Główna Poczekalnia Dodaj Obrazki Dowcipy Soft Szukaj Ranking
Zarejestruj się Zaloguj się
Avatar
Konto usunięte 2014-02-06, 19:40 4
proncislaw napisał/a:



Ta gorycz jaka od ciebie bije spowodowana jest chyba zazdrością?
Jako nastolatek i nawet student nigdy nie narzekałem na brak kasy, rodzice zawsze chętnie sami z siebie dawali, powiedz mi dlaczego miałem nie brać?
Ty we wakacje zap🤬lałeś na budowie, ja leżałem na plaży, taka niesprawiedliwość była jest i będzie. też miałem iść j🤬 na budowie? powiedz mi po co?
Rozumiem... miałoby to mnie nauczyć pokory (do kasy, ciężkiej pracy itp.)
miałem dwóch kolegów, którzy tez byli ambitni, szkoła, ciężka praca, chcieli do czegoś w życiu dojść, samemu sobie na to zapracować i wiesz co? obaj od kilka lat leżą na cmentarzu, jeden 22 lata i białaczka, drugi 27 i rak skóry...
Jeśli jest możliwość trzeba korzystać z życia.



No właśnie, nauczyłoby Cię to pokory do ciężkiej pracy i szacunku do pieniędzy.

Masz jakieś dziwne podejście do pracy. Dla mnie to przyjemność pracować ciężko. I dzięki temu nie musiałem brać pieniędzy od mamy i wyobraź sobie, że też leżałem na plaży, chodziłem po górach, zwiedzałem Skandynawię, Kanadę, Kubę, wszystko dzięki pracy. W wieku 20 lat mogłem zobie pozwolić na samochód za 12 tysięcy i ani grosza nikt mi nie dokładał. Teraz nikt mi nie dokłada do mojego wesela. Jestem samowystarczalny i dumny, że wszystko to osiągnąłem dzięki ciężkiej pracy.

I traktuję moje ciało jak maszynę i hartuje je i nie pozwalam żeby zardzewiało. Ma być sprawne i silne żeby poradzić sobie w każdej sytuacji.

A Ty dalej sobie leż na plaży, i opalaj swoje wiotkie kończyny i bądź dumny, że bierzesz kasę od rodziców. Ja wolę dawać.
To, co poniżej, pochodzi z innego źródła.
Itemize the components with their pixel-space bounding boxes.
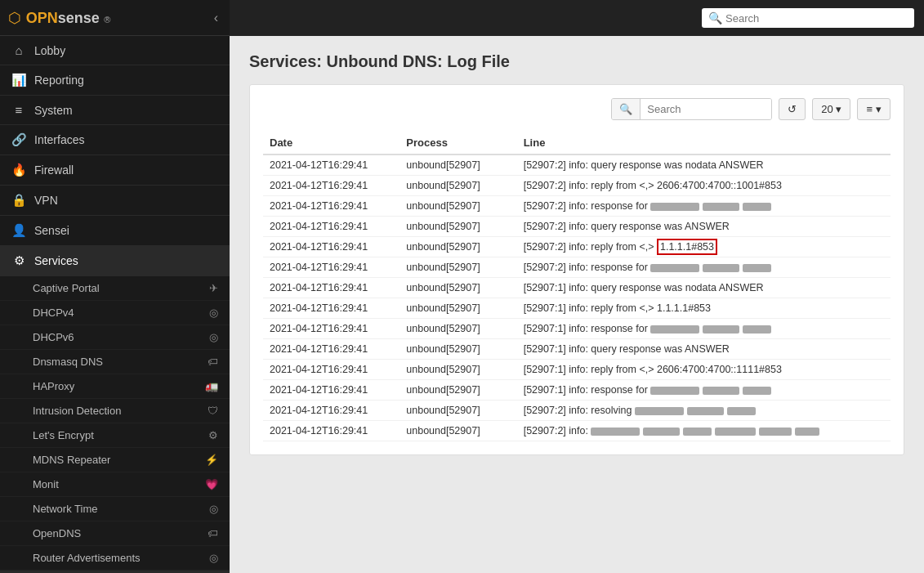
- cell-process: unbound[52907]: [400, 421, 516, 441]
- subnav-label: Captive Portal: [33, 282, 100, 294]
- sidebar-subitem-opendns[interactable]: OpenDNS 🏷: [0, 522, 230, 546]
- table-row: 2021-04-12T16:29:41unbound[52907][52907:…: [263, 298, 891, 319]
- sidebar-subitem-intrusion-detection[interactable]: Intrusion Detection 🛡: [0, 399, 230, 423]
- sidebar-item-sensei[interactable]: 👤 Sensei: [0, 216, 230, 246]
- log-search-button[interactable]: 🔍: [612, 99, 641, 119]
- mdns-icon: ⚡: [205, 454, 218, 466]
- sidebar-item-firewall[interactable]: 🔥 Firewall: [0, 155, 230, 186]
- blurred-content: [643, 428, 680, 436]
- firewall-icon: 🔥: [11, 163, 26, 177]
- log-toolbar: 🔍 ↺ 20 ▾ ≡ ▾: [263, 98, 891, 120]
- cell-date: 2021-04-12T16:29:41: [263, 217, 400, 237]
- blurred-content: [703, 203, 739, 211]
- intrusion-icon: 🛡: [208, 405, 218, 417]
- cell-date: 2021-04-12T16:29:41: [263, 298, 400, 319]
- cell-line: [52907:2] info: query response was ANSWE…: [517, 217, 891, 237]
- blurred-content: [703, 264, 739, 272]
- topbar: 🔍: [230, 0, 924, 36]
- blurred-content: [650, 325, 699, 334]
- blurred-content: [715, 428, 756, 436]
- cell-date: 2021-04-12T16:29:41: [263, 278, 400, 298]
- sidebar-subitem-dnsmasq[interactable]: Dnsmasq DNS 🏷: [0, 350, 230, 374]
- cell-process: unbound[52907]: [400, 154, 516, 176]
- blurred-content: [743, 203, 771, 211]
- sidebar-item-vpn[interactable]: 🔒 VPN: [0, 186, 230, 216]
- blurred-content: [650, 264, 699, 272]
- sidebar-item-interfaces[interactable]: 🔗 Interfaces: [0, 125, 230, 155]
- line-text: [52907:2] info: response for: [524, 200, 775, 212]
- log-search-box: 🔍: [611, 98, 772, 120]
- cell-line: [52907:2] info: reply from <,> 1.1.1.1#8…: [517, 237, 891, 257]
- sidebar-item-system[interactable]: ≡ System: [0, 96, 230, 125]
- log-count-button[interactable]: 20 ▾: [812, 98, 850, 120]
- refresh-icon: ↺: [788, 103, 797, 115]
- log-refresh-button[interactable]: ↺: [779, 98, 806, 120]
- main-content: 🔍 Services: Unbound DNS: Log File 🔍 ↺ 20…: [230, 0, 924, 573]
- blurred-content: [795, 428, 819, 436]
- cell-process: unbound[52907]: [400, 298, 516, 319]
- cell-line: [52907:2] info: response for: [517, 257, 891, 278]
- dhcpv4-icon: ◎: [209, 307, 218, 319]
- sidebar-subitem-haproxy[interactable]: HAProxy 🚛: [0, 374, 230, 399]
- subnav-label: Intrusion Detection: [33, 405, 121, 417]
- log-table-body: 2021-04-12T16:29:41unbound[52907][52907:…: [263, 154, 891, 441]
- col-date: Date: [263, 132, 400, 154]
- subnav-label: DHCPv6: [33, 331, 74, 343]
- cell-process: unbound[52907]: [400, 401, 516, 421]
- table-row: 2021-04-12T16:29:41unbound[52907][52907:…: [263, 196, 891, 217]
- highlighted-value: 1.1.1.1#853: [657, 239, 717, 255]
- col-line: Line: [517, 132, 891, 154]
- sidebar-item-lobby[interactable]: ⌂ Lobby: [0, 36, 230, 65]
- sidebar-item-services[interactable]: ⚙ Services: [0, 246, 230, 276]
- system-icon: ≡: [11, 103, 26, 117]
- log-columns-button[interactable]: ≡ ▾: [857, 98, 891, 120]
- sidebar-subitem-monit[interactable]: Monit 💗: [0, 472, 230, 497]
- sidebar-header: ⬡ OPNsense ® ‹: [0, 0, 230, 36]
- cell-line: [52907:2] info: resolving: [517, 401, 891, 421]
- sidebar-collapse-icon[interactable]: ‹: [211, 7, 221, 29]
- table-row: 2021-04-12T16:29:41unbound[52907][52907:…: [263, 401, 891, 421]
- line-text: [52907:2] info: resolving: [524, 405, 759, 416]
- sidebar-item-label: Reporting: [34, 74, 84, 87]
- opendns-icon: 🏷: [208, 527, 218, 539]
- blurred-content: [650, 387, 699, 395]
- cell-line: [52907:1] info: query response was ANSWE…: [517, 339, 891, 360]
- cell-process: unbound[52907]: [400, 380, 516, 401]
- subnav-label: Monit: [33, 478, 59, 490]
- table-row: 2021-04-12T16:29:41unbound[52907][52907:…: [263, 237, 891, 257]
- cell-line: [52907:1] info: query response was nodat…: [517, 278, 891, 298]
- col-process: Process: [400, 132, 516, 154]
- vpn-icon: 🔒: [11, 193, 26, 208]
- blurred-content: [635, 407, 684, 415]
- content-area: Services: Unbound DNS: Log File 🔍 ↺ 20 ▾…: [230, 36, 924, 573]
- sidebar-subitem-dhcpv4[interactable]: DHCPv4 ◎: [0, 301, 230, 325]
- cell-date: 2021-04-12T16:29:41: [263, 319, 400, 339]
- topbar-search-input[interactable]: [725, 12, 908, 25]
- cell-line: [52907:1] info: reply from <,> 1.1.1.1#8…: [517, 298, 891, 319]
- sidebar-item-label: Lobby: [34, 44, 65, 57]
- sidebar-subitem-mdns-repeater[interactable]: MDNS Repeater ⚡: [0, 448, 230, 472]
- sidebar-subitem-lets-encrypt[interactable]: Let's Encrypt ⚙: [0, 423, 230, 448]
- home-icon: ⌂: [11, 43, 26, 57]
- cell-process: unbound[52907]: [400, 278, 516, 298]
- cell-date: 2021-04-12T16:29:41: [263, 237, 400, 257]
- sidebar-subitem-dhcpv6[interactable]: DHCPv6 ◎: [0, 325, 230, 350]
- cell-date: 2021-04-12T16:29:41: [263, 421, 400, 441]
- cell-date: 2021-04-12T16:29:41: [263, 196, 400, 217]
- table-row: 2021-04-12T16:29:41unbound[52907][52907:…: [263, 176, 891, 196]
- cell-line: [52907:1] info: response for: [517, 380, 891, 401]
- sidebar-item-label: Sensei: [34, 224, 69, 237]
- line-text: [52907:1] info: response for: [524, 384, 775, 396]
- logo-icon: ⬡: [8, 10, 21, 26]
- cell-line: [52907:1] info: reply from <,> 2606:4700…: [517, 360, 891, 380]
- sidebar-subitem-network-time[interactable]: Network Time ◎: [0, 497, 230, 522]
- sidebar-subitem-captive-portal[interactable]: Captive Portal ✈: [0, 276, 230, 301]
- table-row: 2021-04-12T16:29:41unbound[52907][52907:…: [263, 380, 891, 401]
- sidebar-subitem-router-adv[interactable]: Router Advertisements ◎: [0, 546, 230, 571]
- log-search-input[interactable]: [641, 99, 771, 119]
- log-panel: 🔍 ↺ 20 ▾ ≡ ▾ Date P: [249, 84, 904, 455]
- cell-date: 2021-04-12T16:29:41: [263, 154, 400, 176]
- captive-portal-icon: ✈: [209, 282, 218, 294]
- sidebar-item-reporting[interactable]: 📊 Reporting: [0, 65, 230, 96]
- line-prefix: [52907:2] info: reply from <,>: [524, 241, 657, 253]
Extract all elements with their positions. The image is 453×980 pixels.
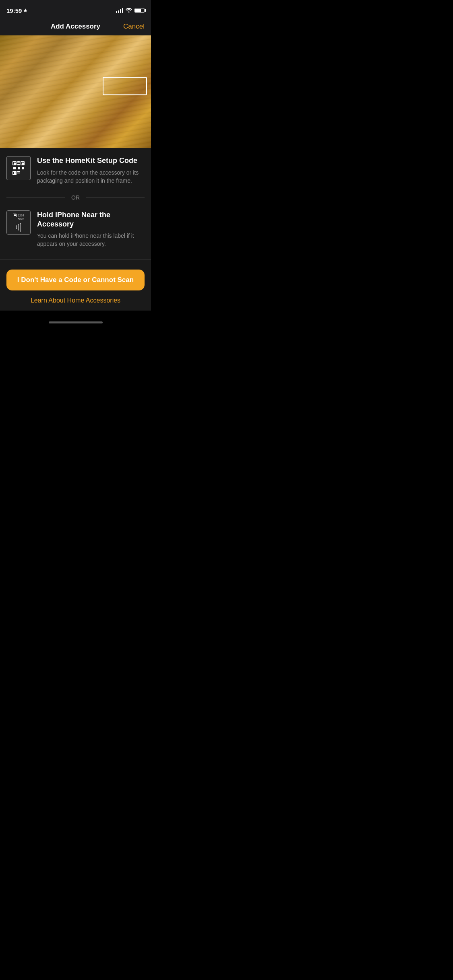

Jeśli twoi koledzy kopnęli w kalendarz, to przykro, byli za słabi (selekcja naturalna). I żyj dalej w strachu, że coś Ci się stanie i że będzie bolało. Ból wzmacnia. Ale co lebiega może o tym wiedzieć.

Także załóż ciaśniejsze rurki, najeb na głowę więcej żelu i będzie Cię to trzymało w "formie". I podziękuj rodzicom, że utrzymują Cię przy życiu.
Zgłoś
Avatar
Konto usunięte 2014-02-06, 20:05 1
Birkut napisał/a:



Widzisz, ale zarobiłeś coś i miałeś jakiś grosz przy dupie. A dzieciaki w tych czasach jak j🤬e wiecznie nienażarte pisklaki i tylko wyciągają gęby żeby rodzice coś dali, i tak do końca studiów niektórzy, albo jeszcze dłużej. Nigdy pracą nie skalani, bo po co, mama da na rurki i fryzjera żeby wyglądać jak pedał.

Miałem 12 lat jak pierwsze pieniądze na budowie zarobiłem, a i w ciągu roku szkolnego się coś na weekend złapało i kilka groszy wpadło, wszystko się robiło żeby od mamy nie szarpać i żeby w domu było lepiej.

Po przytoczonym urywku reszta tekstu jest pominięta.